Dans les nouveaux locaux en construction de la cour d’appel de Fort-de-France (Martinique), le parquet sera placé au niveau des parties et non plus des magistrats du siège, se désole l’Union syndicale des magistrats (USM) qui dénonce des pressions du bâtonnier local sur la garde des sceaux pour parvenir à cette « exception martiniquaise ».

« Le barreau local a exigé de vous que les salles d’audience de la cour d’appel soient aménagées de telle sorte que le ministère public soit désormais placé au niveau des parties », écrit jeudi la présidente de l’USM Virginie Duval à la ministre de la justice Christiane Taubira dans une lettre rendue publique par le syndicat qui dit avoir appris cette « information » avec « la même incrédulité que les magistrats locaux qui n’avaient pas été consultés préalablement à ce qui s’apparenterait à une décision unilatérale ».

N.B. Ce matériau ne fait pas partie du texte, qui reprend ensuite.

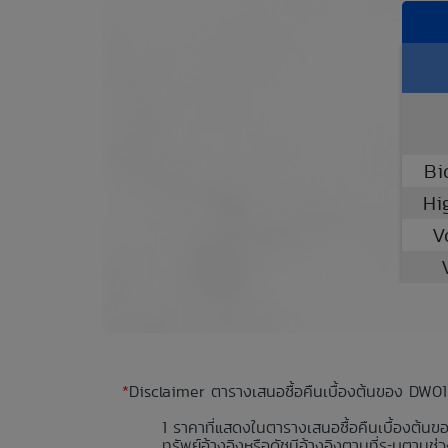
Bi
Hi
V
*
Disclaimer ตารางเสนอซื้อคืนเบื้องต้นของ DW01
ราคาที่แสดงในตารางเสนอซื้อคืนเบื้องต้นข
ทรัพย์อ้างอิงหรือดัชนีอ้างอิงตามที่ระบุตา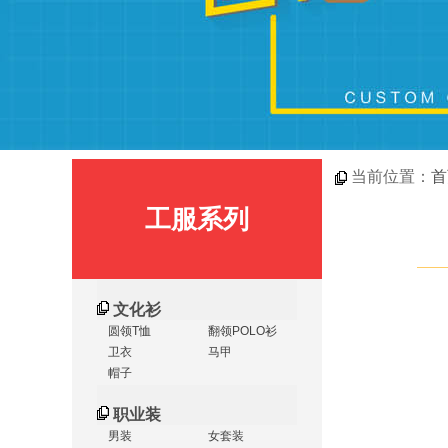
当前位置：
首
工服系列
文化衫
圆领T恤
翻领POLO衫
卫衣
马甲
帽子
职业装
男装
女套装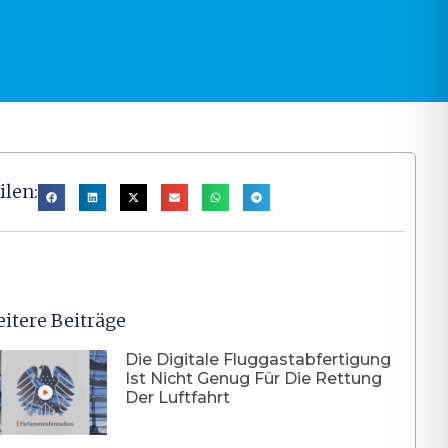
ilen:
itere Beiträge
Die Digitale Fluggastabfertigung
Ist Nicht Genug Für Die Rettung
Der Luftfahrt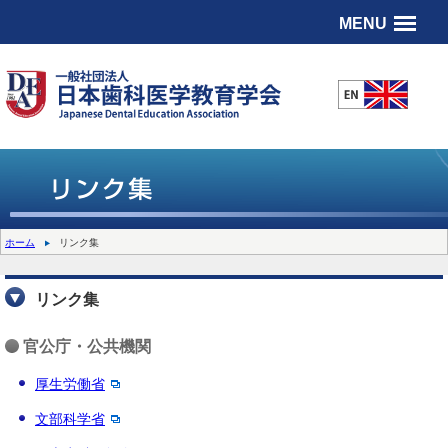
MENU
ホーム
リンク集
リンク集
官公庁・公共機関
厚生労働省
文部科学省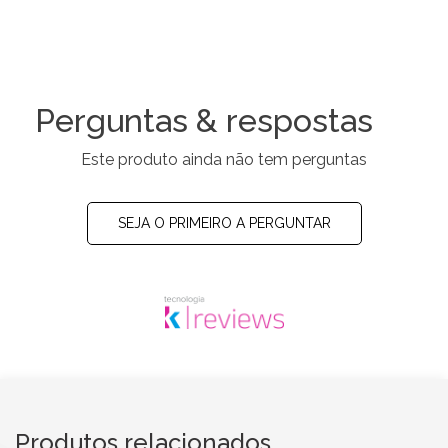
Perguntas & respostas
Este produto ainda não tem perguntas
SEJA O PRIMEIRO A PERGUNTAR
Produtos relacionados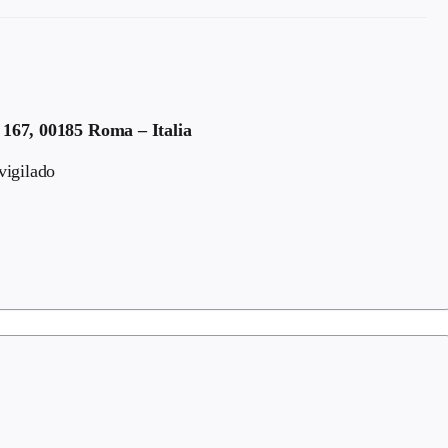
 167, 00185 Roma – Italia
vigilado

Cette décision, si elle est confirmée, est « particulièrement choquante au plan des principes et appelle[ra] de notre part une totale réprobation et les plus vives protestations », poursuit le syndicat qui considère que les magistrats du parquet — membres à part entière de l’autorité judiciaire, représentants de la société, défenseur de l’intérêt général et un tenus à un devoir d’impartialité — ne sauraient être « symboliquement placés sur le même rang que les parties ».

Balayant d’un revers de main, « le sempiternel débat sur la soi-disant "erreur de menuisier" », Mme Duval rappelle à la garde des sceaux la jurisprudenceCEDH, 2 oct. 2003, n° 71991/01, Morillon c/ France ; 9 déc. 2003, n° 72531/01, Chalmont c/ France ; 31 mai 2012, n° 38560/04, Diriöz c/ Turquie. de la cour européenne des droits de l’homme qui ne trouve rien à redire à ce que le parquet soit placé au même niveau que les magistrats du siège dans la mesure où si cela donne au ministère public « une position "physique" privilégiée dans la salle d’audience, elle ne place pas l’ "accusé" dans une situation de désavantage concret pour la défense de ses intérêts ».

Fort de cette bénédiction strasbourgeoise sur l’emplacement du parquet, le syndicat met en garde contre cette « exception martiniquaise » qui sera« exploitée » par ceux qui émettent « des prétentions identiques à l’occasion de la construction » du nouveau palais de justice de Paris.

Le syndicat semble d’autant plus chagriné que l’aménagement des salles était presque achevé et que pour répondre aux exigences du bâtonnier de Fort-de-France Raphaël Constant de déplacer le ministère public au niveau des parties, il va falloir « démonter une partie de l’agencement déjà effectué et d’ordonner des travaux supplémentaires, non prévus initialement […] une telle gabegie est injustifiable ». La ministre de la justice n’a ni confirmé ni démenti.